4. We can be so resilient. We can make tough changes for the good of ourselves and others. While I've seen plenty of people struggle with accepting what is needed and their true colors are less than beautiful, so many people have been willing to sacrifice for the common good. 


"What were the best and worst things about living through the pandemic this last year?"

Stephanie - Buying our house was a highlight of the past year and it has worked out well for us so far. With Chris working from home, it's been nice to see him throughout the day and he's definitely popped out to help a time or two when he can tell I need another adult set of hands. I'm definitely not looking forward to him going back to the office. I also appreciate realizing we can have a very empty calendar and still be fine! I hope to keep that in mind as things start ramping back up. Zoom meetings with family and friends, when needed, is something I've enjoyed. We don't always have to be together to stay in touch. I'm also so amazed how our world came together to work through this situation and how we were able to come up with multiple, excellent, vaccines so quickly. Science is so cool! Taking a year off from some of our bigger expenses (travel, gas, preschool tuition, etc) and some unexpected income as put us at a better place financially this year (I know that's not the case for many people) and we're hoping that leads to some positive experiences for us.  Lastly, I appreciate the outdoors more as a place to be safe and free. The hardest part, for me, has been working through all the difficult social situations that arise with masks/distancing/quarantine/etc. What a mess! I'm also sad for some of the activities we've missed out on this past year (mostly for the kids), but in the end, I think it doesn't matter as much as I feel like it does some days. We still did fun things, enjoyed time together, and saw friends and family (just not in the usual ways). 

Chris - The best part was the opportunity that arose to buy the house we now live in. Working from home is a close second. The worst part is not being able to do our normal gatherings with friends and family (small group, church, friend groups).

Camden - The best thing is was that our e-learning days were shorter. The worst part was staying at our house and not going any place.

Savannah - The best thing was e-learning days because I don't always want to go to school. The worst part is wearing masks.

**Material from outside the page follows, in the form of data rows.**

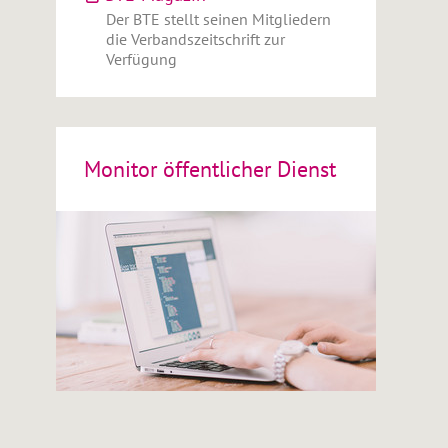
Der BTE stellt seinen Mitgliedern
die Verbandszeitschrift zur
Verfügung
Monitor öffentlicher Dienst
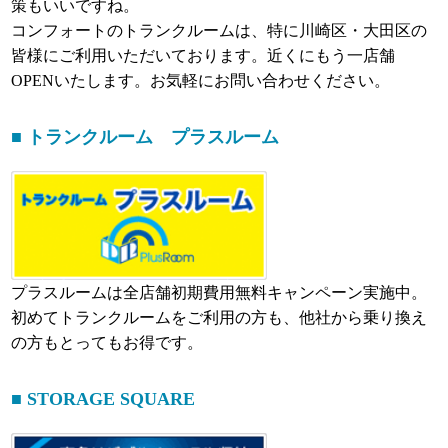
策もいいですね。
コンフォートのトランクルームは、特に川崎区・大田区の
皆様にご利用いただいております。近くにもう一店舗
OPENいたします。お気軽にお問い合わせください。
■ トランクルーム プラスルーム
プラスルームは全店舗初期費用無料キャンペーン実施中。
初めてトランクルームをご利用の方も、他社から乗り換え
の方もとってもお得です。
■ STORAGE SQUARE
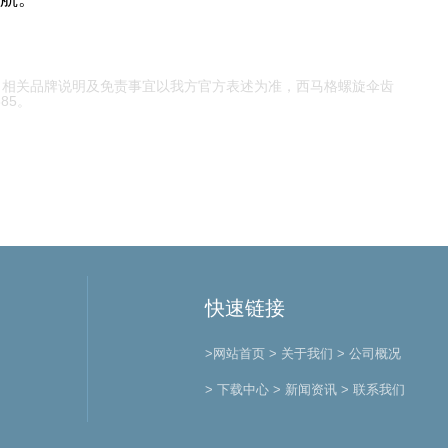
，相关品牌说明及免责事宜以我方官方表述为准，
西马格螺旋伞齿
85。
快速链接
>网站首页
> 关于我们
> 公司概况
> 下载中心
> 新闻资讯
> 联系我们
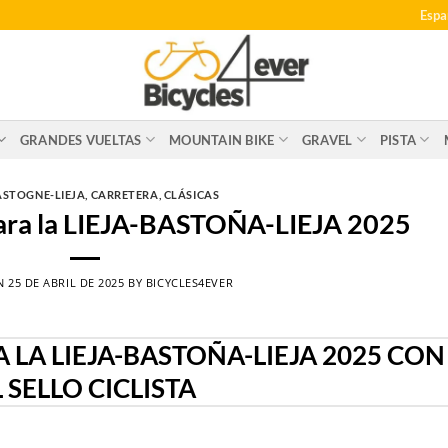
Espa
GRANDES VUELTAS
MOUNTAIN BIKE
GRAVEL
PISTA
ASTOGNE-LIEJA
,
CARRETERA
,
CLÁSICAS
ara la LIEJA-BASTOÑA-LIEJA 2025
ON
25 DE ABRIL DE 2025
BY
BICYCLES4EVER
A LA LIEJA-BASTOÑA-LIEJA 2025 CON
L SELLO CICLISTA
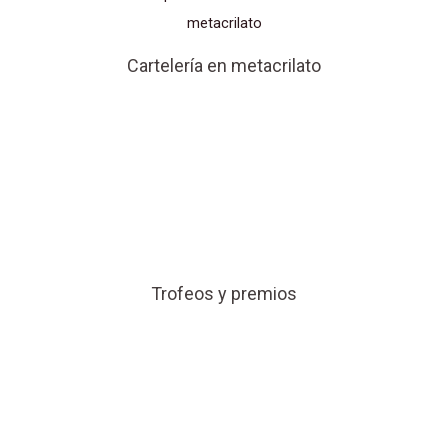
Cartelería en metacrilato
Trofeos y premios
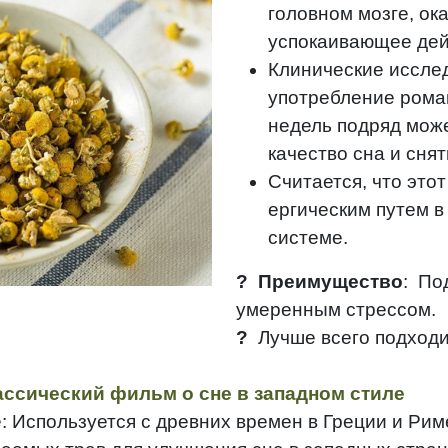
головном мозге, ок
успокаивающее дей
Клинические исслед
употребление ромаш
недель подряд мож
качество сна и сня
Считается, что это
ергическим путем в
системе.
?
Преимущество
: По
умеренным стрессом.
?
Лучше всего подходи
ссический фильм о сне в западном стиле
 Используется с древних времен в Греции и Рим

Jonas - The best part has been staying home to play Zelda with Dad on the new Nintendo Switch (paraphrased). "Covid is the worst part, of course!".

Levi (what we think) - The best part has been getting an opportunity to be closer with his siblings and Dad since they're home more. Also, not getting sick as often as most babies/toddlers do during "normal" times. The worst part has been missing out on so many fun places, people, and events his siblings all got to experience their first year.